## [TASK BRIEF]
Could you give back every record below exactly, leaving out the pictures?

## [Saved entries]
⁂
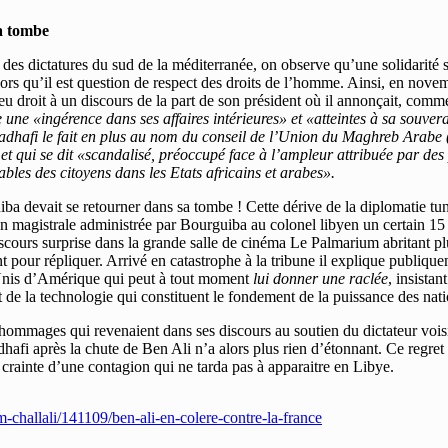
sa tombe
es dictatures du sud de la méditerranée, on observe qu’une solidarité s
ès lors qu’il est question de respect des droits de l’homme. Ainsi, en 
a eu droit à un discours de la part de son président où il annonçait, comm
une «ingérence dans ses affaires intérieures» et «atteintes à sa souvera
i. Kadhafi le fait en plus au nom du conseil de l’Union du Maghreb Ara
t qui se dit «scandalisé, préoccupé face à l’ampleur attribuée par des 
bles des citoyens dans les Etats africains et arabes».
a devait se retourner dans sa tombe ! Cette dérive de la diplomatie tunis
çon magistrale administrée par Bourguiba au colonel libyen un certain 1
iscours surprise dans la grande salle de cinéma Le Palmarium abritant p
t pour répliquer. Arrivé en catastrophe à la tribune il explique publiqu
s-Unis d’Amérique qui peut à tout moment
lui donner une raclée
, insista
et de la technologie qui constituent le fondement de la puissance des nati
 hommages qui revenaient dans ses discours au soutien du dictateur voisin
fi après la chute de Ben Ali n’a alors plus rien d’étonnant. Ce regret pr
la crainte d’une contagion qui ne tarda pas à apparaitre en Libye.
/m-challali/141109/ben-ali-en-colere-contre-la-france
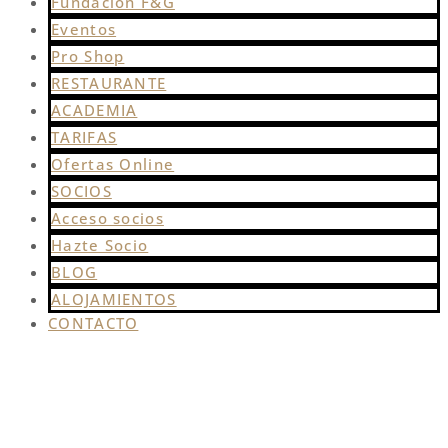
Fundación F&G
Eventos
Pro Shop
RESTAURANTE
ACADEMIA
TARIFAS
Ofertas Online
SOCIOS
Acceso socios
Hazte Socio
BLOG
ALOJAMIENTOS
CONTACTO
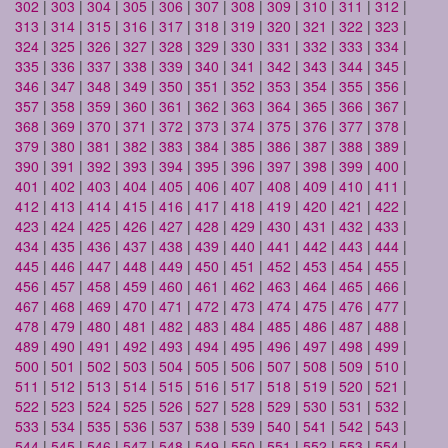
302
|
303
|
304
|
305
|
306
|
307
|
308
|
309
|
310
|
311
|
312
|
313
|
314
|
315
|
316
|
317
|
318
|
319
|
320
|
321
|
322
|
323
|
324
|
325
|
326
|
327
|
328
|
329
|
330
|
331
|
332
|
333
|
334
|
335
|
336
|
337
|
338
|
339
|
340
|
341
|
342
|
343
|
344
|
345
|
346
|
347
|
348
|
349
|
350
|
351
|
352
|
353
|
354
|
355
|
356
|
357
|
358
|
359
|
360
|
361
|
362
|
363
|
364
|
365
|
366
|
367
|
368
|
369
|
370
|
371
|
372
|
373
|
374
|
375
|
376
|
377
|
378
|
379
|
380
|
381
|
382
|
383
|
384
|
385
|
386
|
387
|
388
|
389
|
390
|
391
|
392
|
393
|
394
|
395
|
396
|
397
|
398
|
399
|
400
|
401
|
402
|
403
|
404
|
405
|
406
|
407
|
408
|
409
|
410
|
411
|
412
|
413
|
414
|
415
|
416
|
417
|
418
|
419
|
420
|
421
|
422
|
423
|
424
|
425
|
426
|
427
|
428
|
429
|
430
|
431
|
432
|
433
|
434
|
435
|
436
|
437
|
438
|
439
|
440
|
441
|
442
|
443
|
444
|
445
|
446
|
447
|
448
|
449
|
450
|
451
|
452
|
453
|
454
|
455
|
456
|
457
|
458
|
459
|
460
|
461
|
462
|
463
|
464
|
465
|
466
|
467
|
468
|
469
|
470
|
471
|
472
|
473
|
474
|
475
|
476
|
477
|
478
|
479
|
480
|
481
|
482
|
483
|
484
|
485
|
486
|
487
|
488
|
489
|
490
|
491
|
492
|
493
|
494
|
495
|
496
|
497
|
498
|
499
|
500
|
501
|
502
|
503
|
504
|
505
|
506
|
507
|
508
|
509
|
510
|
511
|
512
|
513
|
514
|
515
|
516
|
517
|
518
|
519
|
520
|
521
|
522
|
523
|
524
|
525
|
526
|
527
|
528
|
529
|
530
|
531
|
532
|
533
|
534
|
535
|
536
|
537
|
538
|
539
|
540
|
541
|
542
|
543
|
544
|
545
|
546
|
547
|
548
|
549
|
550
|
551
|
552
|
553
|
554
|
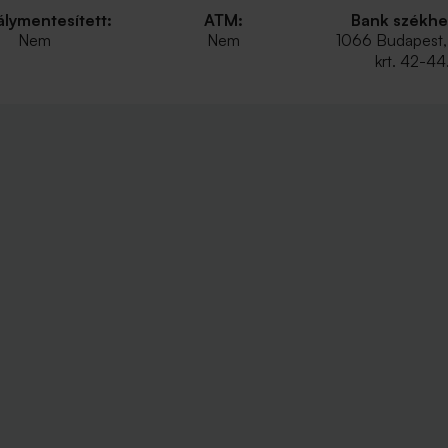
lymentesített:
ATM:
Bank székhe
Nem
Nem
1066 Budapest,
krt. 42-44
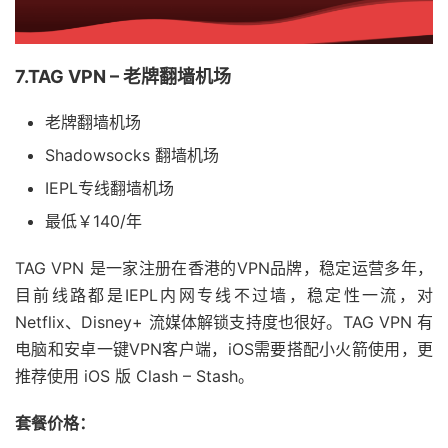
7.TAG VPN – 老牌翻墙机场
老牌翻墙机场
Shadowsocks 翻墙机场
IEPL专线翻墙机场
最低￥140/年
TAG VPN 是一家注册在香港的VPN品牌，稳定运营多年，
目前线路都是IEPL内网专线不过墙，稳定性一流，对
Netflix、Disney+ 流媒体解锁支持度也很好。TAG VPN 有
电脑和安卓一键VPN客户端，iOS需要搭配小火箭使用，更
推荐使用 iOS 版 Clash – Stash。
套餐价格：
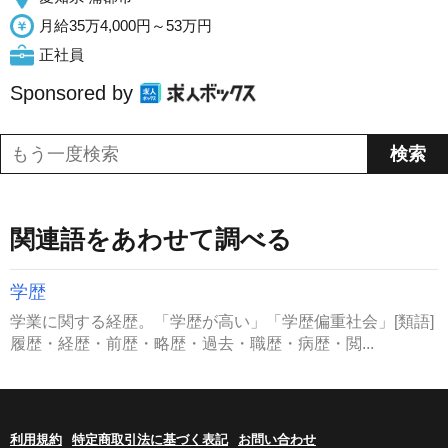
月給35万4,000円～53万円
正社員
Sponsored by
関連語をあわせて調べる
学歴
学業に関する経歴。「学歴が高い」「学歴偏重社会」[類語]
履歴・経歴・前歴・略歴・過去・職歴・病歴・閲...
利用規約
特定商取引法に基づく表記
お問い合わせ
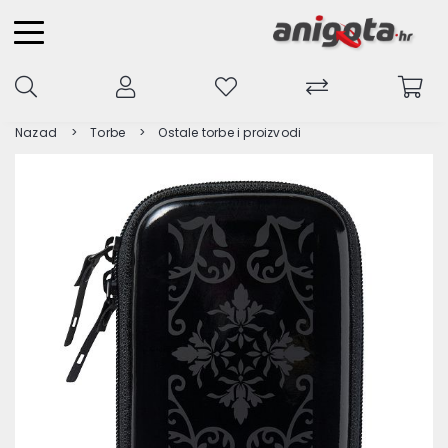
Nazad
Torbe
Ostale torbe i proizvodi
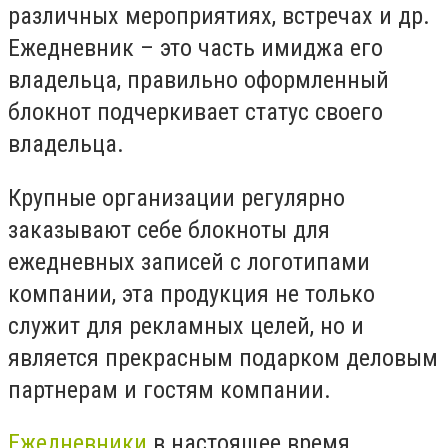
различных мероприятиях, встречах и др.
Ежедневник – это часть имиджа его
владельца, правильно оформленный
блокнот подчеркивает статус своего
владельца.
Крупные организации регулярно
заказывают себе блокноты для
ежедневных записей с логотипами
компании, эта продукция не только
служит для рекламных целей, но и
является прекрасным подарком деловым
партнерам и гостям компании.
Ежедневники
в настоящее время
⁂
## [WRITTEN SOLUTION]
sa tombe
es dictatures du sud de la méditerranée, on observe qu’une solidarité s
ès lors qu’il est question de respect des droits de l’homme. Ainsi, en 
a eu droit à un discours de la part de son président où il annonçait, comm
une «ingérence dans ses affaires intérieures» et «atteintes à sa souvera
i. Kadhafi le fait en plus au nom du conseil de l’Union du Maghreb Ara
t qui se dit «scandalisé, préoccupé face à l’ampleur attribuée par des 
bles des citoyens dans les Etats africains et arabes».
a devait se retourner dans sa tombe ! Cette dérive de la diplomatie tunis
çon magistrale administrée par Bourguiba au colonel libyen un certain 1
iscours surprise dans la grande salle de cinéma Le Palmarium abritant p
t pour répliquer. Arrivé en catastrophe à la tribune il explique publiqu
s-Unis d’Amérique qui peut à tout moment
lui donner une raclée
, insista
et de la technologie qui constituent le fondement de la puissance des nati
 hommages qui revenaient dans ses discours au soutien du dictateur voisin
fi après la chute de Ben Ali n’a alors plus rien d’étonnant. Ce regret pr
la crainte d’une contagion qui ne tarda pas à apparaitre en Libye.
/m-challali/141109/ben-ali-en-colere-contre-la-france
Fundación F&G
Eventos
Pro Shop
RESTAURANTE
ACADEMIA
TARIFAS
Ofertas Online
SOCIOS
Acceso socios
Hazte Socio
BLOG
ALOJAMIENTOS
CONTACTO
302
|
303
|
304
|
305
|
306
|
307
|
308
|
309
|
310
|
311
|
312
|
313
|
314
|
315
|
316
|
317
|
318
|
319
|
320
|
321
|
322
|
323
|
324
|
325
|
326
|
327
|
328
|
329
|
330
|
331
|
332
|
333
|
334
|
335
|
336
|
337
|
338
|
339
|
340
|
341
|
342
|
343
|
344
|
345
|
346
|
347
|
348
|
349
|
350
|
351
|
352
|
353
|
354
|
355
|
356
|
357
|
358
|
359
|
360
|
361
|
362
|
363
|
364
|
365
|
366
|
367
|
368
|
369
|
370
|
371
|
372
|
373
|
374
|
375
|
376
|
377
|
378
|
379
|
380
|
381
|
382
|
383
|
384
|
385
|
386
|
387
|
388
|
389
|
390
|
391
|
392
|
393
|
394
|
395
|
396
|
397
|
398
|
399
|
400
|
401
|
402
|
403
|
404
|
405
|
406
|
407
|
408
|
409
|
410
|
411
|
412
|
413
|
414
|
415
|
416
|
417
|
418
|
419
|
420
|
421
|
422
|
423
|
424
|
425
|
426
|
427
|
428
|
429
|
430
|
431
|
432
|
433
|
434
|
435
|
436
|
437
|
438
|
439
|
440
|
441
|
442
|
443
|
444
|
445
|
446
|
447
|
448
|
449
|
450
|
451
|
452
|
453
|
454
|
455
|
456
|
457
|
458
|
459
|
460
|
461
|
462
|
463
|
464
|
465
|
466
|
467
|
468
|
469
|
470
|
471
|
472
|
473
|
474
|
475
|
476
|
477
|
478
|
479
|
480
|
481
|
482
|
483
|
484
|
485
|
486
|
487
|
488
|
489
|
490
|
491
|
492
|
493
|
494
|
495
|
496
|
497
|
498
|
499
|
500
|
501
|
502
|
503
|
504
|
505
|
506
|
507
|
508
|
509
|
510
|
511
|
512
|
513
|
514
|
515
|
516
|
517
|
518
|
519
|
520
|
521
|
522
|
523
|
524
|
525
|
526
|
527
|
528
|
529
|
530
|
531
|
532
|
533
|
534
|
535
|
536
|
537
|
538
|
539
|
540
|
541
|
542
|
543
|
544
|
545
|
546
|
547
|
548
|
549
|
550
|
551
|
552
|
553
|
554
|
lymentesített:
ATM:
Bank székhe
Nem
Nem
1066 Budapest,
krt. 42-44
7.TAG VPN – 老牌翻墙机场
老牌翻墙机场
Shadowsocks 翻墙机场
IEPL专线翻墙机场
最低￥140/年
TAG VPN 是一家注册在香港的VPN品牌，稳定运营多年，
目前线路都是IEPL内网专线不过墙，稳定性一流，对
Netflix、Disney+ 流媒体解锁支持度也很好。TAG VPN 有
电脑和安卓一键VPN客户端，iOS需要搭配小火箭使用，更
推荐使用 iOS 版 Clash – Stash。
套餐价格：
月給35万4,000円～53万円
正社員
Sponsored by
関連語をあわせて調べる
学歴
学業に関する経歴。「学歴が高い」「学歴偏重社会」[類語]
履歴・経歴・前歴・略歴・過去・職歴・病歴・閲...
利用規約
特定商取引法に基づく表記
お問い合わせ
Nazad
Torbe
Ostale torbe i proizvodi
различных мероприятиях, встречах и др.
Ежедневник – это часть имиджа его
владельца, правильно оформленный
блокнот подчеркивает статус своего
владельца.
Крупные организации регулярно
заказывают себе блокноты для
ежедневных записей с логотипами
компании, эта продукция не только
служит для рекламных целей, но и
является прекрасным подарком деловым
партнерам и гостям компании.
Ежедневники
в настоящее время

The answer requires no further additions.